If you think you can heal people, then do it right. Do it like Peter did it. "What I have I give you; in the name of Jesus Christ of Nazareth, stand up and walk." Can you do that? I can't do that. I guess I don't have faith the size of a mustard seed. I can't tell a terminal cancer patient "in the name of Jesus Christ of Nazareth, stand up and walk." I can't get my dog to do anything in the name of Christ. And I'm quite sure neither can you. Now Peter could do it through faith alone; even he couldn't do it by prayer. So if you can't do it by faith, why do you think you can do it by prayer?

There is only once I know of that Jesus used prayer for healing, which was in the case of a boy with a spirit. When he was done, the disciples asked him "why could we not cast it out?" and Jesus answer "this kind can come out only through prayer." (Mark 9:14-29) It wouldn't actually have occurred to the disciples to try to cast out a demon by prayer. But even so, Jesus still commanded the unclean spirit, and it still depended on faith. Even Jesus doesn't do things by sitting on his hands asking his father.
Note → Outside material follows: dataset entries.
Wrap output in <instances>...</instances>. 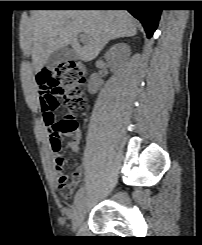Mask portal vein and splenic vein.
I'll use <instances>...</instances> for the list:
<instances>
[{"label":"portal vein and splenic vein","mask_w":202,"mask_h":245,"mask_svg":"<svg viewBox=\"0 0 202 245\" xmlns=\"http://www.w3.org/2000/svg\"><path fill=\"white\" fill-rule=\"evenodd\" d=\"M80 40L81 42H86V35L85 34H80Z\"/></svg>","instance_id":"18ae733b"}]
</instances>
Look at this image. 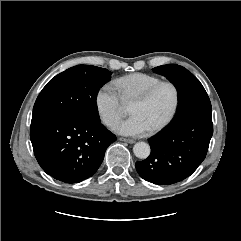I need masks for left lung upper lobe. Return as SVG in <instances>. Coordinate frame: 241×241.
I'll use <instances>...</instances> for the list:
<instances>
[{
  "instance_id": "1",
  "label": "left lung upper lobe",
  "mask_w": 241,
  "mask_h": 241,
  "mask_svg": "<svg viewBox=\"0 0 241 241\" xmlns=\"http://www.w3.org/2000/svg\"><path fill=\"white\" fill-rule=\"evenodd\" d=\"M153 70L155 73L167 77L178 91V109L170 126L200 112L212 110L210 99L204 87L186 68L176 64H168Z\"/></svg>"
}]
</instances>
Being God himself, he can create what he declares, which is handy for him, I suppose. But still though he can anoint the patient with all kinds of grace, he also needs the patient's faith.

All right, so what is needed to heal is faith and the grace of God. Prayer? Not even. So how about getting people jobs, boyfriends, new houses, what not?

Good question. Because you know what, at no time in the New Testament does anyone miraculously get a job in the name of Jesus Christ of Nazareth. Or a girlfriend. Nobody even thinks of asking Jesus for jobs and boyfriends. They ask for healing and casting out of demons. Nothing else. It just wouldn't even occur to anyone to bother the actual flesh-and-blood Jesus Christ of Nazareth to get them a job. So why are you bothering to pray for these things?

You can pray with your friends when they are afflicted. Use some psalms, or Job, or some other scripture they enjoy. Don't pray for your friend and tell yourself, much less tell them, that you're doing something productive. If you want to do something for your friend, then literally, do something. Prayer isn't "doing something." Neither Jesus nor Peter nor anyone else in the book uses prayer as a substitute for action. Pray with your friend, or do something for your friend. Don't confuse the two.

By the grace of God, through faith, someone may be healed, physically or emotionally. Not by your works or your prayers. Same with jobs, relationships, money, anything you can name, it will not come by your prayers. So if you want to help your neighbour, do something. Because it's simply not gonna get done by you harassing God about it. If Peter couldn't do it, neither can you.

Praise be to God, the Provider, the Withholder, the Eternally Besought, the Patient One.